Pursuant to Section 19(b)(1) of the Securities Exchange Act of 1934 (“Act”),[1] and Rule 19b-4 thereunder,[2] notice is hereby given that on October 8, 2020, The Nasdaq Stock Market LLC (“Nasdaq” or “Exchange”) filed with the Securities and Exchange Commission (“Commission”) the proposed rule change as described in Items I and II below, which Items have been prepared by the Exchange. On October 21, 2020, the Exchange filed Amendment No. 1 to the proposed rule change, which amended and replaced the proposed rule change in its entirety. The Commission is publishing this notice to solicit comments on the proposed rule change, as modified by Amendment No. 1, from interested persons.
I. Self-Regulatory Organization's Statement of the Terms of Substance of the Proposed Rule Change
The Exchange proposes to exclude special purpose acquisition companies from the requirement that at least 50% of a company's round lot holders each hold unrestricted securities with a market value of at least $2,500. This Amendment No. 1 replaces and supersedes the original filing in its entirety.

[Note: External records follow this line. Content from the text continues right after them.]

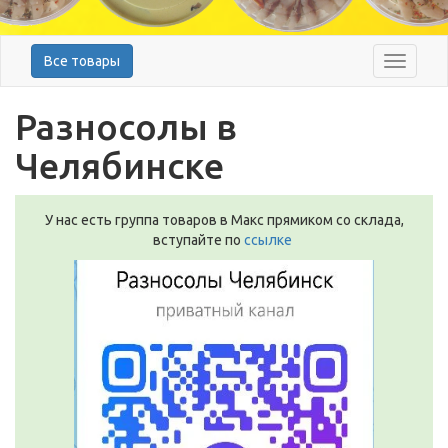
Все товары
Меню
Разносолы в
Челябинске
У нас есть группа товаров в Макс прямиком со склада,
вступайте по
ссылке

The text of the proposed rule change is available on the Exchange's website at https://listingcenter.nasdaq.com/rulebook/nasdaq/rules,, at the principal office of the Exchange, and at the Commission's Public Reference Room.
II. Self-Regulatory Organization's Statement of the Purpose of, and Statutory Basis for, the Proposed Rule Change
In its filing with the Commission, the Exchange included statements concerning the purpose of and basis for the proposed rule change and discussed any comments it received on the proposed rule change. The text of these Start Printed Page 68401statements may be examined at the places specified in Item IV below. The Exchange has prepared summaries, set forth in sections A, B, and C below, of the most significant aspects of such statements.
A. Self-Regulatory Organization's Statement of the Purpose of, and Statutory Basis for, the Proposed Rule Change
1. Purpose
Nasdaq proposes to exempt Acquisition Companies listed pursuant to IM-5101-2 whose business plan is to complete one or more acquisitions, prior to the completion of any such acquisitions (“SPACs”) from the requirement that 50% of a company's required minimum number of round lot holders need to hold $2,500 worth of securities at the time of initial listing.
Nasdaq's listing requirements include a number of criteria designed to ensure that a listed security has adequate liquidity and is thus suitable for listing and trading on a national securities exchange. These requirements are intended to ensure that there are sufficient shares available for trading to facilitate proper price discovery in the secondary market. Among these is the requirement for a company to have a minimum number of publicly held shares, market value of publicly held shares and round lot holders in order to list a security on the Exchange. These measures help assure that there will be sufficient investor interest and trading to support price discovery during the initial public offering (“IPO”) process and once a security is listed.
On July 5, 2019, the Commission approved Nasdaq's proposed changes to enhance its initial listing standards related to liquidity (“Initial Liquidity Amendments”).[3] Under the revised standards, securities subject to resale restrictions for any reason (“restricted securities”) are excluded from the calculation of publicly held shares, market value of publicly held shares and round lot holders for initial listing purposes.[4] Nasdaq designed the Initial Liquidity Amendments to help ensure adequate distribution, shareholder interest and a liquid trading market for a security. The Initial Liquidity Amendments also imposed a new requirement that at least 50% of a company's minimum required round lot holders must each hold unrestricted securities with a market value of at least $2,500 (the “Required Minimum Amount”).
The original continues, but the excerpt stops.